Mickey Rourke as Randy “The Ram” Robinson in “The Wrestler” (2008)
There are some great performances that owe at least a portion of their greatness to factors outside the talent of the actor taking the role. And the one moment in Aronofsky’s catalogue where lightning was undeniably bottled, and a real-life persona and a role conflated to an almost transcendent degree, was Mickey Rourke playing the physically ruined, emotionally broken Randy “The Ram” Robinson, a professional wrestler on the irreversibly downward-sliding portion of his later career. Rourke’s own history, as an actor-briefly-turned-pro-boxer with a gossip-column-worthy personal life, hellraising reputation and several arrests, brings added nuance to his character, but even if you were totally unaware of any of that, it’s how his own story is writ large across his face (messed up by some disastrous cosmetic surgery) and across the weary but pumped set of his muscled, aging body that gives the movie its fascinating physicality. Because it is all about physicality—selling the spectacle of your body for money, and what happens when that body starts to give out—all themes that have close parallels to an actor’s life and to Rourke’s in particular. But it’s not just metatextuality that makes this performance so outstanding.
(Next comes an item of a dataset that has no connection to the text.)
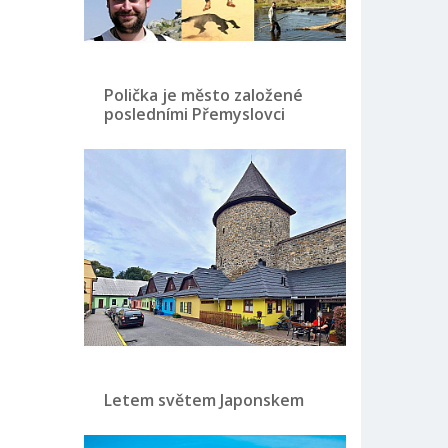
Polička je město založené
posledními Přemyslovci
Letem světem Japonskem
Ever the method actor, Rourke is committed and vulnerable, right down to the bone and gristle of the part (though apparently he found the supermarket scenes the hardest, as he “connected to the shame”), and Aronofsky wisely knows to get out of the way; this is the least adorned of the director’s films and all the stronger for it. It was of course written with Rourke in mind, though briefly Nicolas Cage was mooted, but while there’s no doubt “The Wrestler” would have been an interesting film no matter who took the role, it’s Rourke who invests this small, specific story with such grand, operatically tragic overtones. Oscar-nominated, though beaten by Sean Penn for “Milk,” Rourke’s comeback may have stalled somewhat since, but we’re very glad he got at least this gracenote performance. “The Wrestler” preaches, after all, that in whatever form—love, family, career—everyone deserves a second shot, whatever you end up making of it.
Marisa Tomei as Cassidy in “The Wrestler” (2008)
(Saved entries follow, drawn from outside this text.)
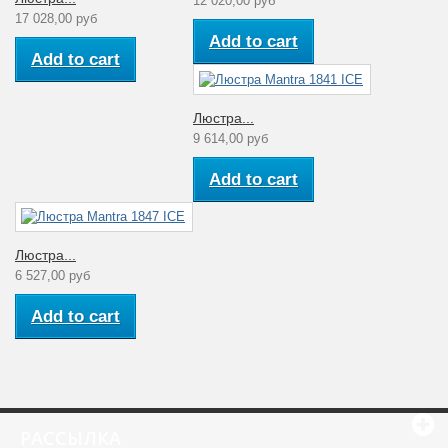
12 020,00 руб
17 028,00 руб
Add to cart
Add to cart
Люстра...
9 614,00 руб
Add to cart
Люстра...
6 527,00 руб
Add to cart
РАССЫЛКА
Marisa Tomei’s Best Supporting Actress Oscar for “My Cousin Vinny” may have been the subject of maybe the meanest of Awards rumors (the thoroughly debunked speculation that Jack Palance called out her name in error, and the Academy covered up the gaffe), she has made good on the award retroactively in films like “In the Bedroom” and “Before the Devil Knows You’re Dead.” But she’s probably never been better than here, playing the perfect foil to Mickey Rourke’s showier, central role, but holding her own and imbuing her character, Cassidy, with such hard-won wisdom that she’s a much realer, more rounded and oddly dignified character than the “aging stripper” tag might suggest. Of course the parallels between her profession and that of the pro-wrestler are very clearly drawn, but both actors are so completely at home in their characters that none of it feels contrived, especially not the tenderness that underlies their mutual, tentative reaching out to one another. And it never strays too far into full-on love affair either; there’s always a hard streak of pragmatism to Cassidy’s relationship with Randy, that reinforces the idea that she is the stronger of the two, or perhaps she’s just not quite as calcified into old, self-destructive patterns. Which is not to say that Tomei’s experience on the film was not extremely gruelling too, with Aronofsky’s fondness for exploring different ways into a scene resulting in many multiple takes. “… even just the dance alone was 26 takes and that’s like two minutes of dancing on a pole. That’s really a lot. And that was not one day, that was part of a day. It was a very, very physically challenging shoot,” said the actress in an interview. But with this film, claims Tomei, Aronofsky “intended to make an actor’s piece and he cherished us and we’re very grateful to him,” and its vérité, lo-fi feel does make it seem like something of an outlier in the director’s output, even as it’s a highlight for the actress. She gained a third Best Supporting Actress nomination for the role, and safe to say had her name and not Penelope Cruz’s (for “Vicky Cristina Barcelona“) been called that year, no one would have suggested there’d been a mistake.